* _Problem to work on_
Scan the records for the word "private". Copy each line that includes it.
▽
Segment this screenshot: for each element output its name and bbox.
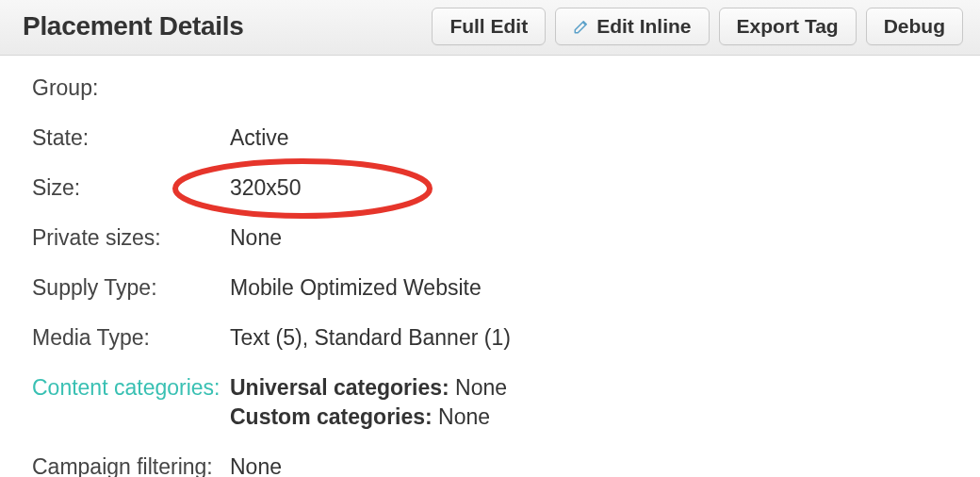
content-categories-row: Content categories: Universal categories…	[32, 363, 954, 442]
export-tag-button[interactable]: Export Tag	[719, 8, 857, 45]
details-content: Group: State: Active Size: 320x50 Privat…	[0, 56, 980, 477]
group-label: Group:	[32, 74, 230, 103]
supply-type-value: Mobile Optimized Website	[230, 273, 482, 303]
campaign-filtering-value: None	[230, 452, 282, 477]
debug-button[interactable]: Debug	[866, 8, 963, 45]
toolbar: Full Edit Edit Inline Export Tag Debug	[432, 8, 963, 45]
private-sizes-label: Private sizes:	[32, 223, 230, 253]
campaign-filtering-label: Campaign filtering:	[32, 452, 230, 477]
edit-inline-button[interactable]: Edit Inline	[555, 8, 709, 45]
custom-categories-line: Custom categories: None	[230, 403, 507, 432]
panel-header: Placement Details Full Edit Edit Inline …	[0, 0, 980, 56]
media-type-label: Media Type:	[32, 323, 230, 353]
universal-categories-line: Universal categories: None	[230, 373, 507, 403]
edit-inline-label: Edit Inline	[596, 15, 691, 38]
full-edit-button[interactable]: Full Edit	[432, 8, 546, 45]
size-row: Size: 320x50	[32, 163, 954, 213]
universal-categories-value: None	[455, 375, 507, 400]
universal-categories-label: Universal categories:	[230, 375, 449, 400]
full-edit-label: Full Edit	[449, 15, 528, 38]
media-type-value: Text (5), Standard Banner (1)	[230, 323, 511, 353]
state-value: Active	[230, 123, 289, 153]
supply-type-label: Supply Type:	[32, 273, 230, 303]
export-tag-label: Export Tag	[737, 15, 839, 38]
content-categories-label[interactable]: Content categories:	[32, 373, 230, 403]
custom-categories-label: Custom categories:	[230, 404, 433, 429]
size-value-cell: 320x50	[230, 173, 301, 203]
pencil-icon	[573, 18, 590, 35]
size-value: 320x50	[230, 175, 301, 200]
private-sizes-row: Private sizes: None	[32, 213, 954, 263]
campaign-filtering-row: Campaign filtering: None	[32, 442, 954, 477]
supply-type-row: Supply Type: Mobile Optimized Website	[32, 263, 954, 313]
state-label: State:	[32, 123, 230, 153]
custom-categories-value: None	[438, 404, 490, 429]
content-categories-value: Universal categories: None Custom catego…	[230, 373, 507, 432]
debug-label: Debug	[884, 15, 945, 38]
private-sizes-value: None	[230, 223, 282, 253]
media-type-row: Media Type: Text (5), Standard Banner (1…	[32, 313, 954, 363]
size-label: Size:	[32, 173, 230, 203]
state-row: State: Active	[32, 113, 954, 163]
size-value-wrap: 320x50	[230, 173, 301, 203]
group-row: Group:	[32, 63, 954, 113]
panel-title: Placement Details	[23, 11, 244, 41]
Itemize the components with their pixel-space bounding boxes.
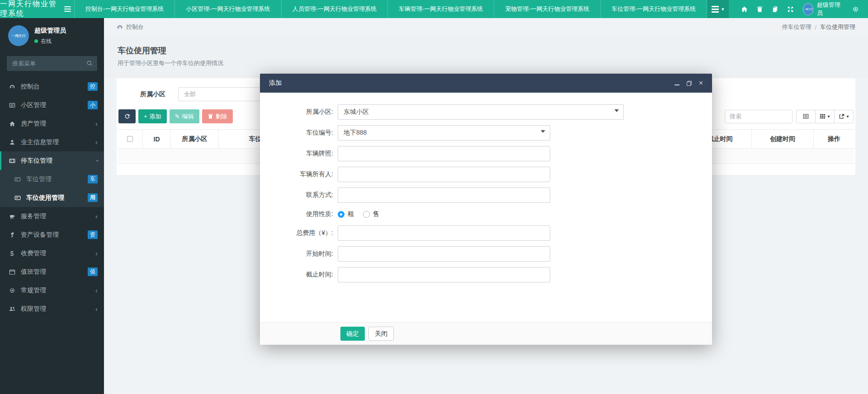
start-time-input[interactable]	[338, 246, 550, 262]
add-button[interactable]: + 添加	[138, 109, 167, 123]
radio-selected-icon	[338, 211, 344, 218]
online-dot-icon	[34, 39, 38, 43]
menu-badge: 控	[88, 82, 98, 90]
contact-label: 联系方式:	[260, 191, 338, 199]
nav-tab-pet[interactable]: 宠物管理-一网天行物业管理系统	[494, 0, 600, 18]
fullscreen-icon[interactable]	[783, 6, 798, 13]
breadcrumb-parent[interactable]: 停车位管理	[782, 23, 811, 31]
menu-badge: 值	[88, 267, 98, 276]
gavel-icon	[8, 232, 16, 238]
sidebar-avatar: 一网天行	[8, 25, 29, 46]
parking-submenu: 车位管理 车 车位使用管理 用	[0, 170, 104, 207]
sidebar-item-parking-usage[interactable]: 车位使用管理 用	[0, 188, 104, 207]
sidebar-item-community[interactable]: 小区管理 小	[0, 96, 104, 114]
menu-badge: 用	[88, 193, 98, 202]
trash-icon	[208, 113, 213, 119]
columns-grid-icon	[820, 113, 826, 119]
breadcrumb: 控制台 停车位管理 / 车位使用管理	[104, 18, 868, 36]
sidebar-item-service[interactable]: 服务管理 ‹	[0, 207, 104, 225]
detail-view-button[interactable]	[796, 110, 816, 123]
calendar-icon	[8, 269, 16, 275]
card-icon	[14, 195, 21, 201]
nav-tab-dashboard[interactable]: 控制台-一网天行物业管理系统	[74, 0, 175, 18]
export-button[interactable]: ▾	[834, 110, 854, 123]
sidebar-group-parking: 停车位管理 ‹ 车位管理 车 车位使用管理 用	[0, 151, 104, 207]
nav-tab-community[interactable]: 小区管理-一网天行物业管理系统	[175, 0, 281, 18]
sidebar-item-property[interactable]: 房产管理 ‹	[0, 114, 104, 133]
dashboard-gauge-icon	[117, 24, 123, 30]
sidebar-item-permissions[interactable]: 权限管理 ‹	[0, 300, 104, 318]
end-time-input[interactable]	[338, 267, 550, 282]
sidebar-item-parking[interactable]: 停车位管理 ‹	[0, 151, 104, 170]
plus-icon: +	[144, 113, 147, 120]
end-time-label: 截止时间:	[260, 271, 338, 279]
app-logo[interactable]: 一网天行物业管理系统	[0, 0, 61, 18]
sidebar-item-fees[interactable]: $ 收费管理 ‹	[0, 244, 104, 263]
nav-tab-strip: 控制台-一网天行物业管理系统 小区管理-一网天行物业管理系统 人员管理-一网天行…	[74, 0, 707, 18]
dashboard-gauge-icon	[8, 84, 16, 90]
close-icon[interactable]: ×	[699, 80, 703, 87]
page-header: 车位使用管理 用于管理小区里每一个停车位的使用情况	[104, 36, 868, 78]
community-select[interactable]: 东城小区	[338, 104, 624, 120]
nav-tab-vehicle[interactable]: 车辆管理-一网天行物业管理系统	[387, 0, 494, 18]
breadcrumb-home[interactable]: 控制台	[117, 23, 144, 31]
radio-unselected-icon	[363, 211, 370, 218]
user-name[interactable]: 超级管理员	[817, 1, 842, 17]
dollar-icon: $	[8, 250, 16, 257]
refresh-button[interactable]	[118, 109, 136, 123]
home-icon[interactable]	[737, 6, 752, 13]
plate-input[interactable]	[338, 146, 550, 161]
sidebar-toggle-icon[interactable]	[61, 0, 74, 18]
nav-tab-personnel[interactable]: 人员管理-一网天行物业管理系统	[281, 0, 387, 18]
menu-badge: 车	[88, 175, 98, 183]
space-number-label: 车位编号:	[260, 129, 338, 137]
newspaper-icon	[8, 102, 16, 108]
sidebar-item-assets[interactable]: 资产设备管理 资	[0, 225, 104, 244]
card-icon	[14, 176, 21, 183]
owner-input[interactable]	[338, 167, 550, 182]
sidebar-item-dashboard[interactable]: 控制台 控	[0, 77, 104, 96]
usage-rent-radio[interactable]: 租	[338, 210, 354, 218]
coffee-icon	[8, 213, 16, 220]
sidebar-item-parking-space[interactable]: 车位管理 车	[0, 170, 104, 188]
breadcrumb-separator: /	[815, 24, 816, 31]
tabs-menu-button[interactable]: ▾	[707, 0, 729, 18]
app-page: 一网天行物业管理系统 控制台-一网天行物业管理系统 小区管理-一网天行物业管理系…	[0, 0, 868, 394]
sidebar-search	[7, 56, 97, 71]
dialog-titlebar[interactable]: 添加 ×	[260, 74, 712, 93]
sidebar-item-duty[interactable]: 值班管理 值	[0, 263, 104, 281]
usage-sale-radio[interactable]: 售	[363, 210, 379, 218]
nav-tab-parking[interactable]: 车位管理-一网天行物业管理系统	[600, 0, 707, 18]
total-fee-input[interactable]	[338, 225, 550, 241]
sidebar-item-general[interactable]: 常规管理 ‹	[0, 281, 104, 300]
plate-label: 车辆牌照:	[260, 150, 338, 158]
pencil-icon: ✎	[175, 113, 180, 120]
cancel-button[interactable]: 关闭	[368, 327, 394, 341]
edit-button[interactable]: ✎ 编辑	[170, 109, 199, 123]
sidebar-search-input[interactable]	[7, 56, 97, 71]
sidebar: 一网天行 超级管理员 在线 控制台 控 小区管理 小	[0, 18, 104, 394]
columns-button[interactable]: ▾	[815, 110, 835, 123]
trash-icon[interactable]	[752, 6, 768, 13]
delete-button[interactable]: 删除	[202, 109, 233, 123]
caret-down-icon: ▾	[722, 7, 724, 12]
settings-gears-icon[interactable]	[848, 6, 863, 13]
page-title: 车位使用管理	[118, 45, 854, 56]
table-search-input[interactable]	[725, 110, 793, 123]
page-subtitle: 用于管理小区里每一个停车位的使用情况	[118, 59, 854, 67]
confirm-button[interactable]: 确定	[340, 327, 365, 341]
chevron-left-icon: ‹	[95, 120, 98, 127]
maximize-icon[interactable]	[687, 81, 692, 86]
documents-icon[interactable]	[768, 6, 783, 13]
minimize-icon[interactable]	[675, 81, 679, 85]
sidebar-item-owner-info[interactable]: 业主信息管理 ‹	[0, 133, 104, 151]
filter-label: 所属小区	[140, 90, 165, 98]
user-avatar[interactable]: 一网天行	[803, 3, 813, 15]
chevron-left-icon: ‹	[95, 250, 98, 257]
dialog-title: 添加	[269, 79, 282, 87]
contact-input[interactable]	[338, 188, 550, 203]
dialog-body: 所属小区: 东城小区 车位编号: 地下888 车辆牌照: 车辆所有人:	[260, 93, 712, 282]
select-all-checkbox[interactable]	[127, 136, 133, 142]
space-number-select[interactable]: 地下888	[338, 125, 550, 141]
caret-down-icon	[614, 109, 619, 112]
△
* _Response to the task_
private-sizes-label: Private sizes:	[32, 223, 230, 253]
private-sizes-row: Private sizes: None	[32, 213, 954, 263]
private-sizes-value: None	[230, 223, 282, 253]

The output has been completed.